### Exercise description
A faithful copy of each record is required, minus the images.

Records from a dataset:
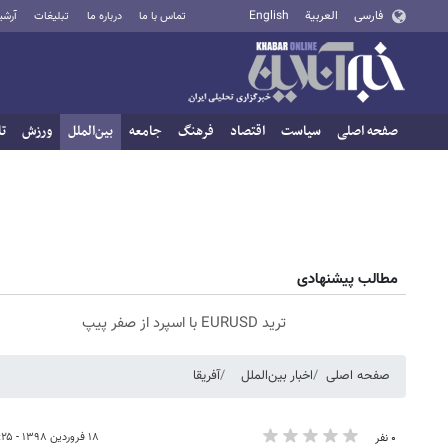
فارسی
العربية
English
تماس با ما
درباره ما
تبلیغات
آرشی
صفحه اصلی
سیاست
اقتصاد
فرهنگ
جامعه
بین‌الملل
ورزش
تا
مطالب پیشنهادی
ترید EURUSD با اسپرد از صفر پیپ
صفحه اصلی
اخبار بین‌الملل
آفریقا
۱۸ فروردین ۱۳۹۸ - ۱۱:۲۵
۰ نفر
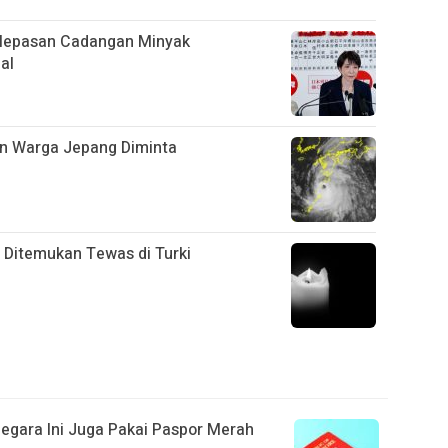
elepasan Cadangan Minyak
al
n Warga Jepang Diminta
i Ditemukan Tewas di Turki
egara Ini Juga Pakai Paspor Merah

### Task solution
فارسی
العربية
English
تماس با ما
درباره ما
تبلیغات
آرشی
صفحه اصلی
سیاست
اقتصاد
فرهنگ
جامعه
بین‌الملل
ورزش
تا
مطالب پیشنهادی
ترید EURUSD با اسپرد از صفر پیپ
صفحه اصلی
اخبار بین‌الملل
آفریقا
۱۸ فروردین ۱۳۹۸ - ۱۱:۲۵
۰ نفر
elepasan Cadangan Minyak
al
n Warga Jepang Diminta
i Ditemukan Tewas di Turki
egara Ini Juga Pakai Paspor Merah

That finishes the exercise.